There are two agencies in London which provide their subscribers with such an information service about British companies. These are Moodies and the
Exchange Telegraph, known as Extel. In his office in ManCon House, Thorpe had the set of cards provided by Extel, the agency whose service ManCon took as a necessary part of its commercial activities. But for the business of searching for a shell company, Thorpe had decided to buy the Moodies service and have it sent to his home, partly because he thought Moodies did a better information job on the smaller companies registered in the United Kingdom, and partly for security reasons.
After his briefing from Sir James Manson on Thursday, he had gone straight to a firm of lawyers. Acting for him, and keeping his name to themselves, they had ordered a complete set of Moodies cards. He had paid the lawyer £260 for the cards, plus £50 for the three gray filing cabinets in which they would arrive, plus the lawyer’s fee. He had also engaged a small moving firm to send a van around to Moodies, after being told the set of cards would be ready for pickup on Friday afternoon.
As he lay in bed in his elegant detached house in Hampstead Garden Suburb, he too was planning his campaign—not in detail like Shannon, for he had too little information, but in general terms, using nominee shareholders and parcels of voting stock as Shannon used submachine guns and mortars. He had never met the mercenary and never would. But he would have understood him.
Shannon handed his completed project to Endean at three on Friday afternoon. It contained fourteen pages, four of them diagrams and two of them lists of equipment. He had finished it after breakfast and had enclosed it in a brown folder. He was tempted to put “For Sir James Manson’s Eyes Only” on the cover, but had resisted. There was no need to blow the affair wantonly, and he could sniff a good contract in the offing if the mining baron offered the job to him.
So he continued to call Endean Harris and to refer to “your associates” instead of “your boss.” After taking the folder, Endean told him to stay in town over the weekend and to be available from Sunday midnight onward.
Shannon went shopping during the rest of the afternoon, but his mind was on the references he had already seen in Who’s Who to the man he now knew employed him, Sir James Manson, self-made millionaire and tycoon.
He had an urge, partly from curiosity, partly from the feeling that one day he might need the information, to learn more about Sir James Manson, about the man himself and about why he had hired a mercenary to make war in Zangaro on his behalf.

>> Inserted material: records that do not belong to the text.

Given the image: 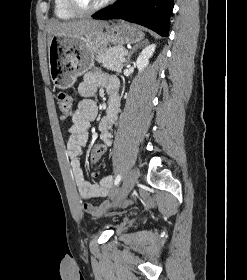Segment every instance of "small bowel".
Returning <instances> with one entry per match:
<instances>
[{
	"mask_svg": "<svg viewBox=\"0 0 247 280\" xmlns=\"http://www.w3.org/2000/svg\"><path fill=\"white\" fill-rule=\"evenodd\" d=\"M99 87L106 88L110 93L107 112L99 121V137L101 143H105L107 147L111 145L112 129L117 120L120 103L116 94V81L100 70L88 72L79 84L78 92L82 98L73 112L72 124L67 129V155L70 158L72 174L79 195L85 201L84 210L92 216L102 215L109 209L110 204L104 202L99 206H94L89 203L90 200L114 195L112 190V176H105L99 182L91 183L84 178L80 162L82 149L89 139L88 129L90 123L95 120L98 114V107L93 96Z\"/></svg>",
	"mask_w": 247,
	"mask_h": 280,
	"instance_id": "small-bowel-1",
	"label": "small bowel"
}]
</instances>
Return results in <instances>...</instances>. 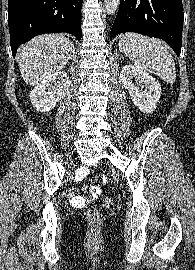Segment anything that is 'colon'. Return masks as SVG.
<instances>
[{"label":"colon","instance_id":"colon-1","mask_svg":"<svg viewBox=\"0 0 195 270\" xmlns=\"http://www.w3.org/2000/svg\"><path fill=\"white\" fill-rule=\"evenodd\" d=\"M87 190V188H84ZM104 206L109 207L112 204V200L110 198H105L103 201ZM86 217L90 223L96 224L100 220V212L96 208L89 209L86 213Z\"/></svg>","mask_w":195,"mask_h":270}]
</instances>
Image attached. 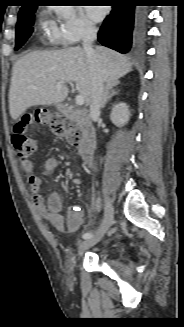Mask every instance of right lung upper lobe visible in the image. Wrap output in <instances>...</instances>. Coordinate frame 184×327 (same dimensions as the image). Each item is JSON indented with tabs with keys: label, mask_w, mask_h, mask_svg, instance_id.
<instances>
[{
	"label": "right lung upper lobe",
	"mask_w": 184,
	"mask_h": 327,
	"mask_svg": "<svg viewBox=\"0 0 184 327\" xmlns=\"http://www.w3.org/2000/svg\"><path fill=\"white\" fill-rule=\"evenodd\" d=\"M23 3H24V5H22L19 12L25 11V10H27L29 8H32V7H36L33 4H31V3H33V0H23Z\"/></svg>",
	"instance_id": "right-lung-upper-lobe-1"
}]
</instances>
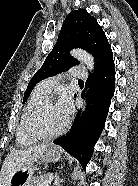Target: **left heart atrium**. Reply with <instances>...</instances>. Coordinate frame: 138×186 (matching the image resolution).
Listing matches in <instances>:
<instances>
[{
    "label": "left heart atrium",
    "instance_id": "39dd6f15",
    "mask_svg": "<svg viewBox=\"0 0 138 186\" xmlns=\"http://www.w3.org/2000/svg\"><path fill=\"white\" fill-rule=\"evenodd\" d=\"M59 108L64 115L65 119L67 120L72 112V102L71 98L68 95L62 97L60 102L58 103Z\"/></svg>",
    "mask_w": 138,
    "mask_h": 186
}]
</instances>
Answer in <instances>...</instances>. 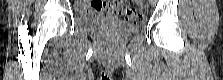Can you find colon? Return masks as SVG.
<instances>
[{"label":"colon","instance_id":"1","mask_svg":"<svg viewBox=\"0 0 223 80\" xmlns=\"http://www.w3.org/2000/svg\"><path fill=\"white\" fill-rule=\"evenodd\" d=\"M120 3V11L124 18L130 23H138L142 19L141 11L136 7H130L127 1H118Z\"/></svg>","mask_w":223,"mask_h":80}]
</instances>
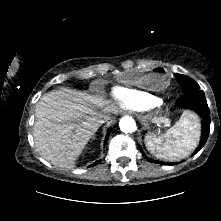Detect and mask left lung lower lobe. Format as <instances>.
<instances>
[{"instance_id":"0a47b994","label":"left lung lower lobe","mask_w":221,"mask_h":221,"mask_svg":"<svg viewBox=\"0 0 221 221\" xmlns=\"http://www.w3.org/2000/svg\"><path fill=\"white\" fill-rule=\"evenodd\" d=\"M176 107L192 110L196 112L201 118L202 136H201L200 144L193 154L195 155L206 143L208 136H209V131H210V122H211L210 110L207 105L204 92L202 90H197L193 92L183 93V95L177 100ZM140 150L143 156L147 158L141 148ZM147 160L150 162L159 163L163 165H173V163H162L159 161H153L149 158H147Z\"/></svg>"}]
</instances>
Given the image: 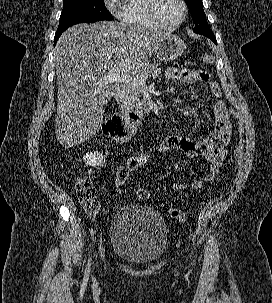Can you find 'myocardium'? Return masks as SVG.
Wrapping results in <instances>:
<instances>
[{
    "instance_id": "f54148a6",
    "label": "myocardium",
    "mask_w": 272,
    "mask_h": 303,
    "mask_svg": "<svg viewBox=\"0 0 272 303\" xmlns=\"http://www.w3.org/2000/svg\"><path fill=\"white\" fill-rule=\"evenodd\" d=\"M178 1L182 7L181 17L176 22L167 24V23H164L158 15V6L160 3V0H149L148 14H149V17L152 20V22L157 27H159L161 29H166V30L175 29V28L179 27L185 21L188 9H187V4H186L185 0H178Z\"/></svg>"
}]
</instances>
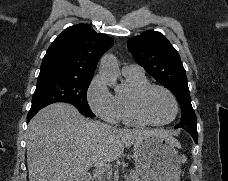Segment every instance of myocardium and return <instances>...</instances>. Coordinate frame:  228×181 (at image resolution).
Masks as SVG:
<instances>
[{
	"label": "myocardium",
	"mask_w": 228,
	"mask_h": 181,
	"mask_svg": "<svg viewBox=\"0 0 228 181\" xmlns=\"http://www.w3.org/2000/svg\"><path fill=\"white\" fill-rule=\"evenodd\" d=\"M153 89H156V90L163 92L168 97V99L170 100L171 108H172L171 117H169L165 120H162V121H154L147 116L145 109H144V106H143V97L148 91L153 90ZM132 109H133L135 116L141 122L146 123V124H150V125H164V124H167L168 122H170L174 118L176 111H177V106H176V102H175L174 97L172 96V94L168 90H166L165 88L158 86V85L147 84V85L141 87L136 92L135 98H134L133 103H132Z\"/></svg>",
	"instance_id": "myocardium-1"
}]
</instances>
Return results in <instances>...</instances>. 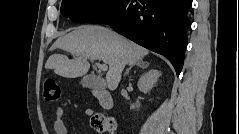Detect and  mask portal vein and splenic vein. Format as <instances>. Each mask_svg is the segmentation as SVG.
<instances>
[{
  "instance_id": "1",
  "label": "portal vein and splenic vein",
  "mask_w": 239,
  "mask_h": 134,
  "mask_svg": "<svg viewBox=\"0 0 239 134\" xmlns=\"http://www.w3.org/2000/svg\"><path fill=\"white\" fill-rule=\"evenodd\" d=\"M96 65L98 66V68L102 71H107L108 70V66L107 64H100L99 62H96Z\"/></svg>"
}]
</instances>
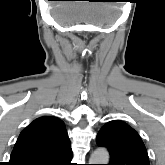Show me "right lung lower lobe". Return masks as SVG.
Wrapping results in <instances>:
<instances>
[{
	"mask_svg": "<svg viewBox=\"0 0 165 165\" xmlns=\"http://www.w3.org/2000/svg\"><path fill=\"white\" fill-rule=\"evenodd\" d=\"M72 151L70 148V143L65 144L62 146L60 151L54 155L50 160L46 161L41 165H72Z\"/></svg>",
	"mask_w": 165,
	"mask_h": 165,
	"instance_id": "obj_1",
	"label": "right lung lower lobe"
}]
</instances>
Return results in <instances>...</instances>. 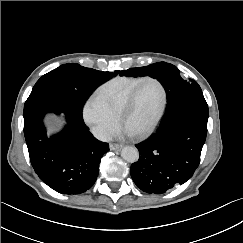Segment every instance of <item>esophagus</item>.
Wrapping results in <instances>:
<instances>
[{"label":"esophagus","mask_w":243,"mask_h":243,"mask_svg":"<svg viewBox=\"0 0 243 243\" xmlns=\"http://www.w3.org/2000/svg\"><path fill=\"white\" fill-rule=\"evenodd\" d=\"M122 145H120V144H115V143H113V144H110V149L111 150H121L122 149Z\"/></svg>","instance_id":"obj_1"}]
</instances>
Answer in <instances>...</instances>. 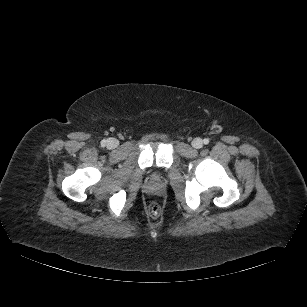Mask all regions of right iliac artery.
<instances>
[{
    "label": "right iliac artery",
    "mask_w": 307,
    "mask_h": 307,
    "mask_svg": "<svg viewBox=\"0 0 307 307\" xmlns=\"http://www.w3.org/2000/svg\"><path fill=\"white\" fill-rule=\"evenodd\" d=\"M106 144H107V141H106V140H102V141H101V145H102V146H105Z\"/></svg>",
    "instance_id": "82829eb1"
}]
</instances>
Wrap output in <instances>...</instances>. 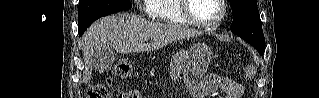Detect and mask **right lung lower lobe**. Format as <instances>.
I'll list each match as a JSON object with an SVG mask.
<instances>
[{
	"label": "right lung lower lobe",
	"mask_w": 319,
	"mask_h": 98,
	"mask_svg": "<svg viewBox=\"0 0 319 98\" xmlns=\"http://www.w3.org/2000/svg\"><path fill=\"white\" fill-rule=\"evenodd\" d=\"M99 17H96V18H92V19H89V20H86L82 23H79L78 24V28H79V35L81 36L85 30L95 21L97 20Z\"/></svg>",
	"instance_id": "1"
}]
</instances>
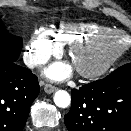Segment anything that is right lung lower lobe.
<instances>
[{
  "instance_id": "98d812e1",
  "label": "right lung lower lobe",
  "mask_w": 131,
  "mask_h": 131,
  "mask_svg": "<svg viewBox=\"0 0 131 131\" xmlns=\"http://www.w3.org/2000/svg\"><path fill=\"white\" fill-rule=\"evenodd\" d=\"M39 91L29 69L0 59V131H22Z\"/></svg>"
}]
</instances>
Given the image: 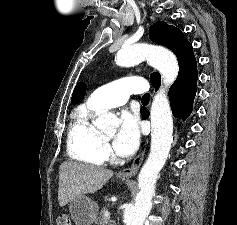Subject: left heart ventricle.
<instances>
[{
  "instance_id": "left-heart-ventricle-1",
  "label": "left heart ventricle",
  "mask_w": 237,
  "mask_h": 225,
  "mask_svg": "<svg viewBox=\"0 0 237 225\" xmlns=\"http://www.w3.org/2000/svg\"><path fill=\"white\" fill-rule=\"evenodd\" d=\"M114 135H115V132H111L109 134H106L105 136L107 139H112L114 137Z\"/></svg>"
}]
</instances>
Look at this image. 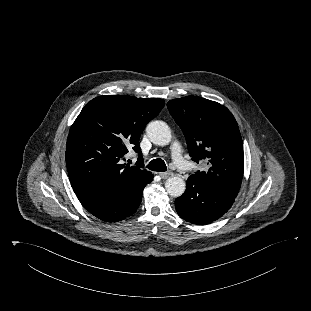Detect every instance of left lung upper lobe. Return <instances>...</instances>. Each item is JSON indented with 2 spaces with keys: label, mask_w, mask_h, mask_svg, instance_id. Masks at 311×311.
<instances>
[{
  "label": "left lung upper lobe",
  "mask_w": 311,
  "mask_h": 311,
  "mask_svg": "<svg viewBox=\"0 0 311 311\" xmlns=\"http://www.w3.org/2000/svg\"><path fill=\"white\" fill-rule=\"evenodd\" d=\"M182 129L192 160L207 162L194 175L215 189L236 198L244 170V153L238 124L223 105L197 96L167 103Z\"/></svg>",
  "instance_id": "5c2ea615"
}]
</instances>
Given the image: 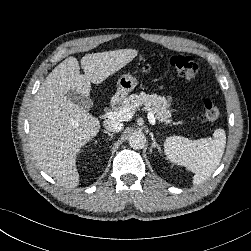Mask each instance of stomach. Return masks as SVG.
<instances>
[{"instance_id": "1", "label": "stomach", "mask_w": 251, "mask_h": 251, "mask_svg": "<svg viewBox=\"0 0 251 251\" xmlns=\"http://www.w3.org/2000/svg\"><path fill=\"white\" fill-rule=\"evenodd\" d=\"M151 64H144L142 66V71L143 72H147L148 70L151 69ZM138 81L135 77H133L132 75H123L118 79L117 85H118V89L116 92V96L119 98H125L128 93H130L131 91H133V89L137 86Z\"/></svg>"}]
</instances>
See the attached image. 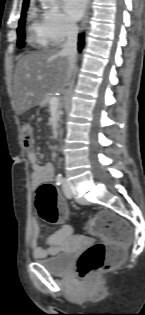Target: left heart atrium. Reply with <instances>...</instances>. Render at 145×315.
Here are the masks:
<instances>
[{
  "instance_id": "left-heart-atrium-1",
  "label": "left heart atrium",
  "mask_w": 145,
  "mask_h": 315,
  "mask_svg": "<svg viewBox=\"0 0 145 315\" xmlns=\"http://www.w3.org/2000/svg\"><path fill=\"white\" fill-rule=\"evenodd\" d=\"M87 0H62L65 13L72 21L79 20L85 10Z\"/></svg>"
}]
</instances>
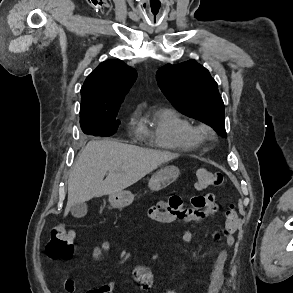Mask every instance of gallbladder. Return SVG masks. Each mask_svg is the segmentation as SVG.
Masks as SVG:
<instances>
[{"label":"gallbladder","mask_w":293,"mask_h":293,"mask_svg":"<svg viewBox=\"0 0 293 293\" xmlns=\"http://www.w3.org/2000/svg\"><path fill=\"white\" fill-rule=\"evenodd\" d=\"M71 213L76 218L84 217L87 214L86 203H77L71 207Z\"/></svg>","instance_id":"1"}]
</instances>
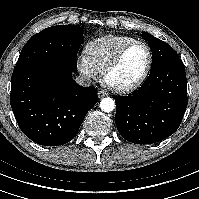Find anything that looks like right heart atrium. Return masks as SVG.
Returning <instances> with one entry per match:
<instances>
[{"label": "right heart atrium", "mask_w": 199, "mask_h": 199, "mask_svg": "<svg viewBox=\"0 0 199 199\" xmlns=\"http://www.w3.org/2000/svg\"><path fill=\"white\" fill-rule=\"evenodd\" d=\"M76 62L79 71L88 80H95L101 73V71L94 65L93 61L86 51L81 52L77 56Z\"/></svg>", "instance_id": "right-heart-atrium-1"}]
</instances>
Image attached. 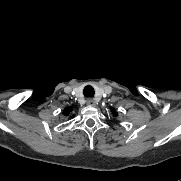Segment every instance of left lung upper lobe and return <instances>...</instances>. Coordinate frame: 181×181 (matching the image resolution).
<instances>
[{"instance_id":"left-lung-upper-lobe-1","label":"left lung upper lobe","mask_w":181,"mask_h":181,"mask_svg":"<svg viewBox=\"0 0 181 181\" xmlns=\"http://www.w3.org/2000/svg\"><path fill=\"white\" fill-rule=\"evenodd\" d=\"M112 113H113L115 116H117V115H118V113L116 112V110H115V109H112Z\"/></svg>"}]
</instances>
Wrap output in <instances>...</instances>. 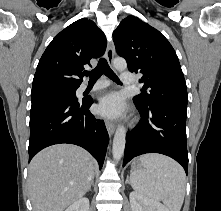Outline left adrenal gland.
I'll return each instance as SVG.
<instances>
[{
    "label": "left adrenal gland",
    "mask_w": 221,
    "mask_h": 211,
    "mask_svg": "<svg viewBox=\"0 0 221 211\" xmlns=\"http://www.w3.org/2000/svg\"><path fill=\"white\" fill-rule=\"evenodd\" d=\"M127 183H129V177H128V176H127V179H126V184H127Z\"/></svg>",
    "instance_id": "a2214340"
}]
</instances>
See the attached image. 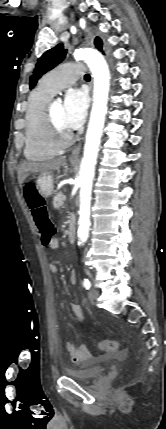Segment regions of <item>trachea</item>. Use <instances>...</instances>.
I'll return each mask as SVG.
<instances>
[{
	"label": "trachea",
	"instance_id": "3493384b",
	"mask_svg": "<svg viewBox=\"0 0 166 429\" xmlns=\"http://www.w3.org/2000/svg\"><path fill=\"white\" fill-rule=\"evenodd\" d=\"M84 78H85V79H90V75H89V74H86Z\"/></svg>",
	"mask_w": 166,
	"mask_h": 429
}]
</instances>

The reference from Who’s Who that stuck in his mind was the mention of a daughter Manson had, a girl who would now be in her late teens or just turned twenty. In the middle of the afternoon he stepped into a phone booth off Jermyn Street and called the private inquiry agents who had traced Endean from their first meeting in Chelsea and identified him as Manson’s aide.
The head of the agency was cordial when he heard his former client on the phone. Previously, he knew, Mr. Brown had paid promptly and in cash. Such customers were valuable. If he wished to remain on the end of a telephone, that was his affair.
“Do you have access to a fairly comprehensive newspaper cuttings library?” Shannon asked.
“I could have,” the agency chief admitted.
“I wish to get a brief description of a young lady to whom there has probably at one time been a reference in society gossip columns somewhere in the London press. I need very little, simply what she does and where she lives. But I need it quickly.”
There was a pause on the other end. “If there are such references, I could probably do it by phone,” said the inquiry agent. “What is the name?”
“Miss Julia Manson, daughter of Sir James Manson.”